Unfortunately, 47 years after Medicare's creation, the program is under assault by Washington politicians who don't understand just how much Nevada's senior citizens depend on these guaranteed healthcare benefits.

My opponent in the campaign for the United States Senate is one of those politicians.

On April 15, 2011, then Congressman Dean Heller voted for a budget proposal put forward by Wisconsin Republican Congressman and now vice-presidential candidate Paul Ryan that would essentially end Medicare.

Then, on May 25, 2011, following his appointment to the U.S. Senate after the resignation of Senator John Ensign, Heller had the opportunity to vote for the proposal once again. Not only did he take that opportunity, he relished it. He said he was "proud" to be the only member of Congress that voted for the Ryan plan twice.

Why is that significant? Because according to the conservative, pro-business Wall Street Journal, the Ryan budget proposal would "essentially end Medicare" and turn the program over to the private insurance industry.

Heller's proposal would end guaranteed benefits for seniors by providing a voucher to buy insurance on the private market. This would make the system less efficient and more expensive for older Americans compared to traditional Medicare. In fact, while health care costs would increase for all those who receive vouchers, the vouchers would not increase in value to keep up with the costs.

Independent analysts such as the Center on Budget and Policy Priorities have shown that this plan would dramatically increase the average premium for Medicare beneficiaries in Nevada and across the country. According to the non-partisan Congressional Budget Office, the increase would be approximately $6,000 a year for the same coverage they currently receive under Medicare! The average senior on Social Security receives nearly $15,000 a year in benefits, $6,000 is almost half the income many seniors live on. If the Ryan-Heller budget became law, where would our seniors find the additional $6,000 to pay for their health care? To add insult to injury, if Ryan and Heller had it their way, seniors in Nevada would also have to pay $15 million more for prescription drugs starting this year.

Some politicians and so-called fact checkers claim the proposal I just described doesn't technically "end" Medicare. They are wrong. The seniors' healthcare system that Senator Dean Heller proudly voted twice to implement is unrecognizable to the Medicare program that Nevada seniors depend on today.

Instead of relying on guaranteed benefits to take care of their healthcare needs, seniors would be at the mercy of private insurance company bureaucrats who for the first time would be allowed to come between patients and their doctors.
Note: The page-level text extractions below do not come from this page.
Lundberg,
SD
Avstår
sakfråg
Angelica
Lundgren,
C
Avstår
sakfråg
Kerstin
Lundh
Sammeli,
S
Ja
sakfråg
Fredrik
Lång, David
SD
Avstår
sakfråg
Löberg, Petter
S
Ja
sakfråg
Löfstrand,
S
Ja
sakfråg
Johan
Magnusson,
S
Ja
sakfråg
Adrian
Seniors would be forced to pay thousands of dollars more a year for the coverage they are already receiving. And if the voucher doesn't cover the service and you can't pay? Tough luck. You're on your own.
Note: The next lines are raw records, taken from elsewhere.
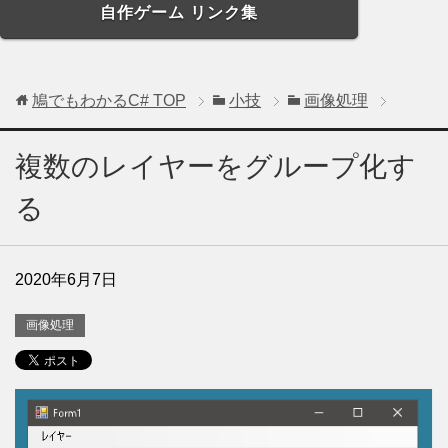
自作ゲーム リンク集
鳩でもわかるC#
TOP
小技
画像処理
複数のレイヤーをグループ化す
る
2020年6月7日
画像処理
You can call that Medicare if you want -- but that's not the program created 47 years ago.

The reality is that Senator Heller's plan terminates the Medicare program and creates a whole new system where private insurance companies are in charge.

That is not Medicare.

Just because some people claim that Atlantic City is like Las Vegas, that doesn't make that town in New Jersey anything close to the Entertainment Capital of the World.

I oppose Senator Heller's plan, but I also recognize that we need to take actions to address the long term solvency of the current Medicare system.
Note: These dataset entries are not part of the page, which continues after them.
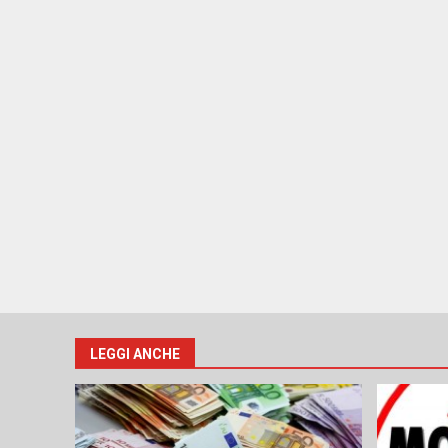
LEGGI ANCHE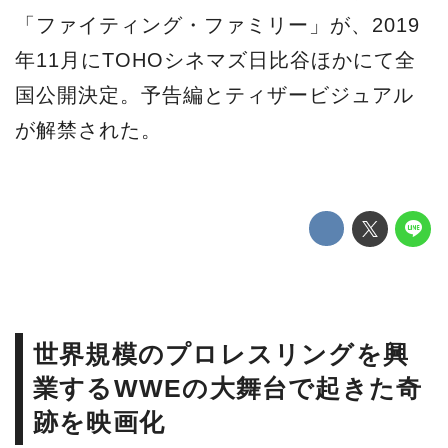
「ファイティング・ファミリー」が、2019
年11月にTOHOシネマズ日比谷ほかにて全
国公開決定。予告編とティザービジュアル
が解禁された。
世界規模のプロレスリングを興
業するWWEの大舞台で起きた奇
跡を映画化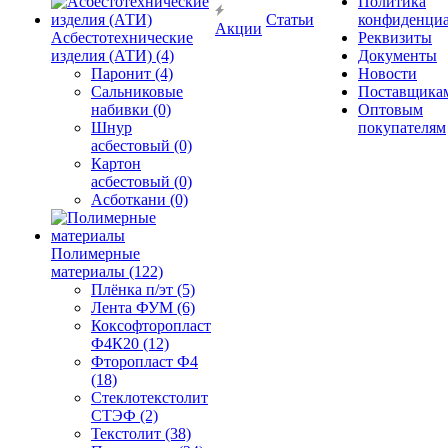
Политика
Статьи
конфиденциа
Акции
Асбестотехнические
Реквизиты
изделия (АТИ) (4)
Документы
Паронит (4)
Новости
Сальниковые
Поставщика
набивки (0)
Оптовым
Шнур
покупателям
асбестовый (0)
Картон
асбестовый (0)
Асботкани (0)
Полимерные
материалы (122)
Плёнка п/эт (5)
Лента ФУМ (6)
Коксофторопласт
Ф4К20 (12)
Фторопласт Ф4
(18)
Стеклотекстолит
СТЭФ (2)
Текстолит (38)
We must make improvements to strengthen the program like reducing waste, fraud and abuse in the program; saving billions of dollars in administrative spending by adopting forward thinking measures like electronic records; allowing Medicare to negotiate drug prices just like the VA does, allowing the re-importation of prescription drugs, and actively promote accountable care organizations that integrates coordinate health care services.

Republicans and Democrats must work together to implement common sense solutions to save the program.

However, what we must not do is dismantle the system altogether, while keeping the same name and pretend that's Medicare. Ending Medicare is not something to be proud of.